Nonetheless, with any negative trial, one must convince oneself that the findings are evidence of absence rather than absence of evidence. TRANSFORM-HF is a large, well-designed, randomized trial, yet the possibility of absence of evidence still exists, a by-product of the pragmatic trial design. The broad entry criteria promoted rapid enrollment and widespread generalizability at the cost of a heterogeneous trial population. The limited patient monitoring streamlined trial participation for patients and study sites while sacrificing the ability to monitor patient adherence and perform detailed outcome assessment of end points relevant to heart failure other than mortality.
For example, TRANSFORM-HF included patients with both heart failure with reduced ejection fraction and preserved ejection fraction. Because the pathophysiology and natural history of these conditions differ, could there have been a differential treatment effect masked by the heterogenous study group? In addition, there was a 5.4% crossover rate between torsemide and furosemide groups at hospital discharge and information on diuretic dosage was available for only about 70% of trial participants at 1 month and about two-thirds of study participants at 1 year. Could lack of study drug adherence have impacted the assessment of efficacy? Further, while torsemide had no impact on rehospitalizations at 12 months or death at 30 months, could there have been a difference in unscheduled clinic visits, presentation to the emergency department, need for thiazide diuretics, or changes in kidney function? These questions will remain unanswered given the constraints of a pragmatic trial design.

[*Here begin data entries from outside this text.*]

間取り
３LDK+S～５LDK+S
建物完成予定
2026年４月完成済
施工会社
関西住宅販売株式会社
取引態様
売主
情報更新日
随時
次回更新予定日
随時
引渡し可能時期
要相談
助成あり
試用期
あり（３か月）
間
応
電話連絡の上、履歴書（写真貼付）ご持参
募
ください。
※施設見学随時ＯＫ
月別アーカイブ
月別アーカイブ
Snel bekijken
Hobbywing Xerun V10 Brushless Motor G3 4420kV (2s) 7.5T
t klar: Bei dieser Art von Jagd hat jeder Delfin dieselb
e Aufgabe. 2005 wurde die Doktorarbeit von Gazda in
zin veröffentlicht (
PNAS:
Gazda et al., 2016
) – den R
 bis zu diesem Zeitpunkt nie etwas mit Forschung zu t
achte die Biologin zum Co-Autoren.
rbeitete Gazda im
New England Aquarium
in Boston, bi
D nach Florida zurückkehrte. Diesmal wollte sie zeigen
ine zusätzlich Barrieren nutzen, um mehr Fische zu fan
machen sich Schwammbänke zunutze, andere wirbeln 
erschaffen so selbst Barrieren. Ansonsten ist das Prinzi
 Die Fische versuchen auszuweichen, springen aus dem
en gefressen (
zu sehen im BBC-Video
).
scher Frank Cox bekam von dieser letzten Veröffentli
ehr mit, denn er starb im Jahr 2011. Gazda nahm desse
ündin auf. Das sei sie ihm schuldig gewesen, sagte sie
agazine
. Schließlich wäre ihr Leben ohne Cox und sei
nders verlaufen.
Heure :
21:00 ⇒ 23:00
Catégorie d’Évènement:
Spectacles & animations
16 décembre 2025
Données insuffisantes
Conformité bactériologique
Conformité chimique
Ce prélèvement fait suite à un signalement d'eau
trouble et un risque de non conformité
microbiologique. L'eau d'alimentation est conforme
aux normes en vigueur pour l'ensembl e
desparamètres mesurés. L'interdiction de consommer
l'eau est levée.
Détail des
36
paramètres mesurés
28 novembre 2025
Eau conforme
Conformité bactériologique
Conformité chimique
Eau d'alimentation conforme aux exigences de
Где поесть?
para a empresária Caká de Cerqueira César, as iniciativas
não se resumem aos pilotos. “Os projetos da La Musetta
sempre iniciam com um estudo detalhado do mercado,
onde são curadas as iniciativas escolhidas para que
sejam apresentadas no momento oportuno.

The TRANSFORM-HF Trial should be celebrated for dispelling a longstanding myth, based on surrogate markers and small trials, of the superiority of torsemide over furosemide. Now, when faced with a patient with heart failure and congestive symptoms, clinicians can focus their energy on what really matters: not the relative merits of different loop diuretics, but rather the initiation and optimization of evidence- and guideline-based therapies to help their patients feel better and live longer.7
Nevertheless, celebration of TRANSFORM-HF should be tempered with caution. Pragmatic trials are more flexible and nimbler in design and execution, but this agility comes at a cost. An overly heterogeneous patient population can impact the trial’s ability to assess efficacy of therapies while minimally intensive follow-up precludes comprehensive outcome assessment.

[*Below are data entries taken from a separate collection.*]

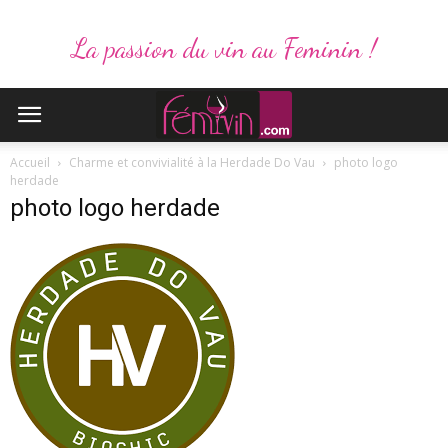
La passion du vin au Feminin !
Accueil
Charme et convivialité à la Herdade Do Vau
photo logo
herdade
photo logo herdade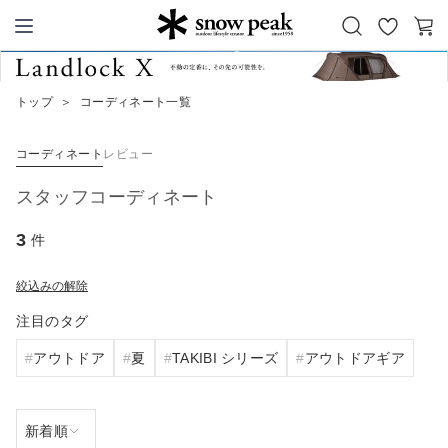
お
カ
Snow Peak
気
ー
に
ト
トップ
＞
コーディネート一覧
入
り
コーディネート
レビュー
スタッフコーディネート
3
件
絞込みの解除
注目のタグ
アウトドア
夏
TAKIBI シリーズ
アウトドアギア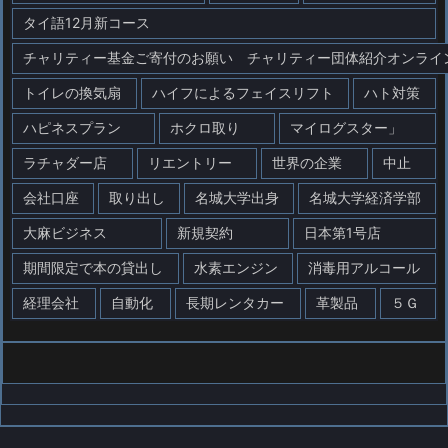
タイ語12月新コース
チャリティー基金ご寄付のお願い チャリティー団体紹介オンライ
トイレの換気扇
ハイフによるフェイスリフト
ハト対策
ハピネスプラン
ホクロ取り
マイログスター」
ラチャダー店
リエントリー
世界の企業
中止
会社口座
取り出し
名城大学出身
名城大学経済学部
大麻ビジネス
新規契約
日本第1号店
期間限定で本の貸出し
水素エンジン
消毒用アルコール
経理会社
自動化
長期レンタカー
革製品
５Ｇ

In less than a century, the management of heart failure has been transformed from toxic methods of fluid removal to therapies that improve the patients’ quality of life and survival. The future of heart failure lies in pragmatic trials that merge the rigor of randomized trials with the capacity for efficient generation of generalizable evidence. The key to the success of these trials, however, will be in balancing the competing goals of rigor and efficiency. TRANSFORM-HF has closed the loop on diuretic therapy in heart failure—for now—and offers valuable lessons to inform the design of future studies that will further optimize the care of patients with heart failure.